Could you retype exactly the lines running from the line with "Task: Click on the Animated Minds (UK)" to the end of the data, both included, and nothing else?

*Data extract*
++++

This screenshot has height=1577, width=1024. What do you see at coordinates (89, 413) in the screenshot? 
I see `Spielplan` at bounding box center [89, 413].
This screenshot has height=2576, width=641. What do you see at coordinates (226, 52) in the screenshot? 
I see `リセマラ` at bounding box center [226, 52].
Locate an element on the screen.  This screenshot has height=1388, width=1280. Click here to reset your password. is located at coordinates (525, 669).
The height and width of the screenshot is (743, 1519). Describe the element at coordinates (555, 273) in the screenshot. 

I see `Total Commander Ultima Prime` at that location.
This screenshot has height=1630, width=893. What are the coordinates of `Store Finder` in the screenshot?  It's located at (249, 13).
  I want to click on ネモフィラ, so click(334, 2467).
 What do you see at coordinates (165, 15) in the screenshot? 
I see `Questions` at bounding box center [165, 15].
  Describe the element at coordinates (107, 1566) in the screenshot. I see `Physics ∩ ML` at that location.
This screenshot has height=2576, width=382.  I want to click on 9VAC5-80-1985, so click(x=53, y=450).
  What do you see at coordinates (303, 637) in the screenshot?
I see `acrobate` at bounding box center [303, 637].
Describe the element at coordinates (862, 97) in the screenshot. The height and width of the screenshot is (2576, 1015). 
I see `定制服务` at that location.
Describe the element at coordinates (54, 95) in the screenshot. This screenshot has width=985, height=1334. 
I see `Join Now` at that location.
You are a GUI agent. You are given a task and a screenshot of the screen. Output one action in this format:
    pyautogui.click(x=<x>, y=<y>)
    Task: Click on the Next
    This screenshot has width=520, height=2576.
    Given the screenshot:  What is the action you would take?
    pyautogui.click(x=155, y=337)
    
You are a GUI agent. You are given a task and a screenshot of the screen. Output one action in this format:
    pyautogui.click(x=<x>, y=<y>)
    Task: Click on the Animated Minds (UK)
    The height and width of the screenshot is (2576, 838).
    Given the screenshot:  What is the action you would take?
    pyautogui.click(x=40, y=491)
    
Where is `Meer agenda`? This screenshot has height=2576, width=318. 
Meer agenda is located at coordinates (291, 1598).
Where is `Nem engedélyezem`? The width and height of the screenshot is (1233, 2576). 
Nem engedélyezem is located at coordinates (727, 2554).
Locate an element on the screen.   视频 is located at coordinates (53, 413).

++++

*Written answer*
    Task: Click on the Animated Minds (UK)
    The height and width of the screenshot is (2576, 838).
    Given the screenshot:  What is the action you would take?
    pyautogui.click(x=40, y=491)
    
Where is `Meer agenda`? This screenshot has height=2576, width=318. 
Meer agenda is located at coordinates (291, 1598).
Where is `Nem engedélyezem`? The width and height of the screenshot is (1233, 2576). 
Nem engedélyezem is located at coordinates (727, 2554).
Locate an element on the screen.   视频 is located at coordinates (53, 413).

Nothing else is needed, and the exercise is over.